Watches and Wonders turns the Palexpo – a massive convention center in the very cradle of watchmaking, Geneva, Switzerland – into a small city of brilliantly decorated watch manufacturer’s display booths. Within the Palexpo’s seemingly endless carpeted halls, the most important watch manufacturers in the world set up shop for a week and reveal their latest and greatest works of horological art for the new year. During this week, the Palexpo buzzes with camera shutters snapping, watch nerds yapping, and an ever-growing community unified in discourse and opinion over the new releases.

Does it feel like you can’t have a conversation about watches without Cartier coming up these days? Does it feel like the Cartier name is popping up in those convos earlier and earlier? You’re not alone in that, but it’s certainly for good reason. The Cartier brand is having a massive moment and the horological world has been taking notice in a big, big way. At Watches and Wonders 2023, Cartier doubled-down on that success and growing popularity in an undeniable way. 

If you’ve been paying attention to the news out of Geneva for the past week, you’re well aware that the release of the Tank Normale reissue has been the talk of Watches and Wonders for almost every outlet covering the event. It’s a stunning piece with an incredible history and we’re very much aligned with our peers in our adoration of the watch. But there was more to the Cartier experience at Watches and Wonders this year, and there’s more to the brand than just that particular watch – though it’s certainly a special thing. These are our thoughts on what Cartier brought to the show and the brand’s station in the horological space in general. Spoiler alert: We’re big fans.

Cameron Barr - Founder and CEO:

I absolutely love what Cartier did with their presentation this year at Watches and Wonders. We’ve written pieces about Cartier enjoying a major resurgence and I’ve said in those that a big part of the brand’s modern renaissance is that Cartier is paying close attention to its history, its heritage, and they’re listening to what their customer really wants. There are so many amazing pieces in the Cartier archive that have not been reproduced yet, that I think the next few years are going to be very exciting for Cartier fans, and extreme buzz surrounding the release of the Tank Normale at Watches and Wonders is proof positive of that. The release of that watch also telegraphs that we’re going to see some truly fantastic releases from Cartier as they continue to dig through their archives and celebrate obscurities from their past, but I love that this brand is also continuing to innovate in how they execute these reissue releases. Cartier has the luxury of a storied and tenured brand history and an extremely strong brand identity that lets them operate in their own unique space independent of the watch world, but they have really started to understand and exploit their importance within the watch world. 

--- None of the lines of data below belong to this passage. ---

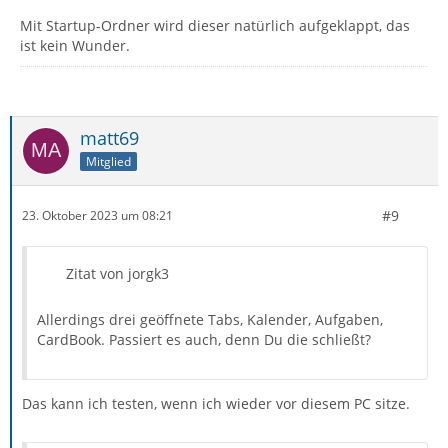
Mit Startup-Ordner wird dieser natürlich aufgeklappt, das
ist kein Wunder.
matt69
Mitglied
#9
23. Oktober 2023 um 08:21
Zitat von jorgk3
Allerdings drei geöffnete Tabs, Kalender, Aufgaben,
CardBook. Passiert es auch, denn Du die schließt?
Das kann ich testen, wenn ich wieder vor diesem PC sitze.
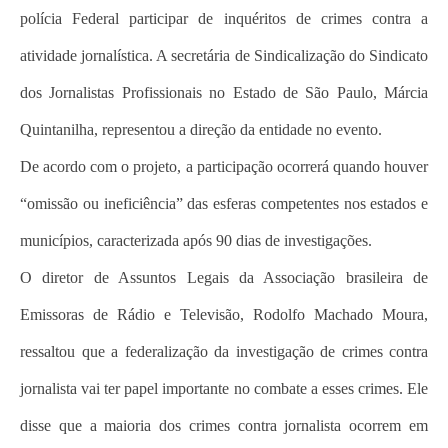
polícia Federal participar de inquéritos de crimes contra a
atividade jornalística. A secretária de Sindicalização do Sindicato
dos Jornalistas Profissionais no Estado de São Paulo, Márcia
Quintanilha, representou a direção da entidade no evento.
De acordo com o projeto, a participação ocorrerá quando houver
“omissão ou ineficiência” das esferas competentes nos estados e
municípios, caracterizada após 90 dias de investigações.
O diretor de Assuntos Legais da Associação brasileira de
Emissoras de Rádio e Televisão, Rodolfo Machado Moura,
ressaltou que a federalização da investigação de crimes contra
jornalista vai ter papel importante no combate a esses crimes. Ele
disse que a maioria dos crimes contra jornalista ocorrem em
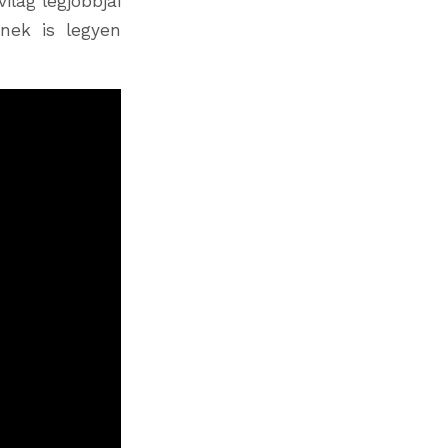
lág legjobbjai
knek is legyen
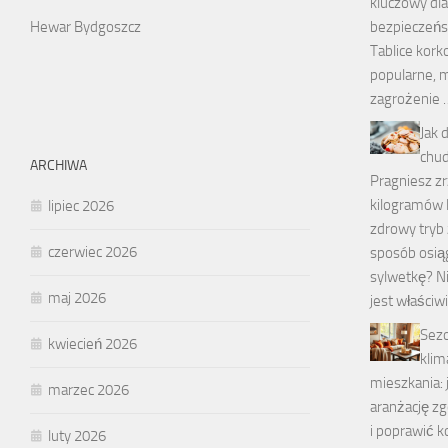
kluczowy dla
Hewar Bydgoszcz
bezpieczeńs
Tablice kork
popularne, 
zagrożenie 
Jak 
chu
ARCHIWA
Pragniesz z
kilogramów 
lipiec 2026
zdrowy tryb 
czerwiec 2026
sposób osią
sylwetkę? Ni
maj 2026
jest właści
Sez
kwiecień 2026
klim
mieszkania:
marzec 2026
aranżację zg
i poprawić 
luty 2026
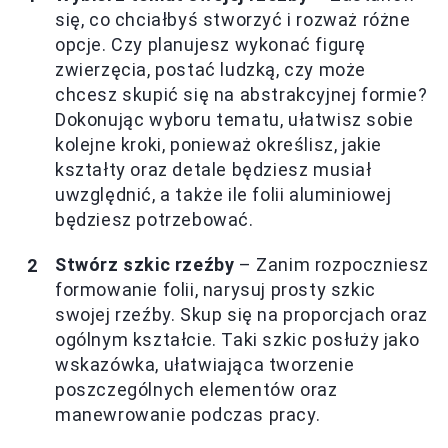
się, co chciałbyś stworzyć i rozważ różne
opcje. Czy planujesz wykonać figurę
zwierzęcia, postać ludzką, czy może
chcesz skupić się na abstrakcyjnej formie?
Dokonując wyboru tematu, ułatwisz sobie
kolejne kroki, ponieważ określisz, jakie
kształty oraz detale będziesz musiał
uwzględnić, a także ile folii aluminiowej
będziesz potrzebować.
Stwórz szkic rzeźby
– Zanim rozpoczniesz
formowanie folii, narysuj prosty szkic
swojej rzeźby. Skup się na proporcjach oraz
ogólnym kształcie. Taki szkic posłuży jako
wskazówka, ułatwiająca tworzenie
poszczególnych elementów oraz
manewrowanie podczas pracy.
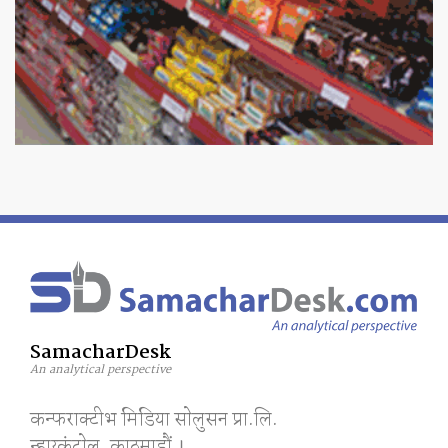
SamacharDesk
An analytical perspective
कन्फराक्टीभ मिडिया साेलुसन प्रा.लि.
न्हाय्कंटाेल, काठमाडाैं ।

From a horological perspective, my favorite pieces that Cartier brought to Watches and Wonders were, of course, the various Tanks they brought. I loved the new Tank Louis lineup and that they added more to the mechanical side of the lineup. I like that we’re seeing Cartier move away from quartz a bit, which is fine for the fashion-side of their watch offerings, but it shows they’re taking the horological enthusiast more seriously. With the Tank range being so celebrated and lusted after these days, it’s nice seeing mechanical movements being leveraged in more of those watches. Beyond that, I really loved the new colorways and dial patterns the Tank Louis Cartier is now available in. I think these variants are much more functional and much more visually appealing than what was released in the past year from Cartier, but also don’t sacrifice uniqueness and or the sense of exclusivity that comes from those watches.

The Tank Normale was, without a doubt, the watch of the show – the watch that really was the most engaging piece from the entire Watches and Wonders experience. It’s hard to overstate the impact seeing that watch in both platinum and yellow gold on-bracelet in-the-metal had. It’s just insane. The details that went into that watch – details which you might miss in photos – are really, really incredible. I also love that they used brushed platinum, which is just an amazing look. For me, the Tank Normale in platinum was the coolest watch of the show. That said, the Normale looked great on a leather strap as well, which Cartier smartly included in their display of the watch.

Something we keep discussing in these reviews is how well the brand’s booths reflected their personalities and Cartier’s booth was simply gorgeous. It was certainly one of my favorite booths at the entire show, and outside of IWC’s display, was the most cohesive expression of the brand from a design perspective. Cartier’s booth was elegant, it felt couture – it was chic. It reminded me of a cool salon in Paris that I wanted to hang out in all day. Cartier used a really interesting color palette in the booth; it was soft and pastel and not really masculine, but it also wasn’t overtly feminine either. It was a beautiful mix of both that just felt elegant. Crafting an environment like that is a tough thing to do at a busy trade show in a convention center. It felt like a permanent retail location for VIPs.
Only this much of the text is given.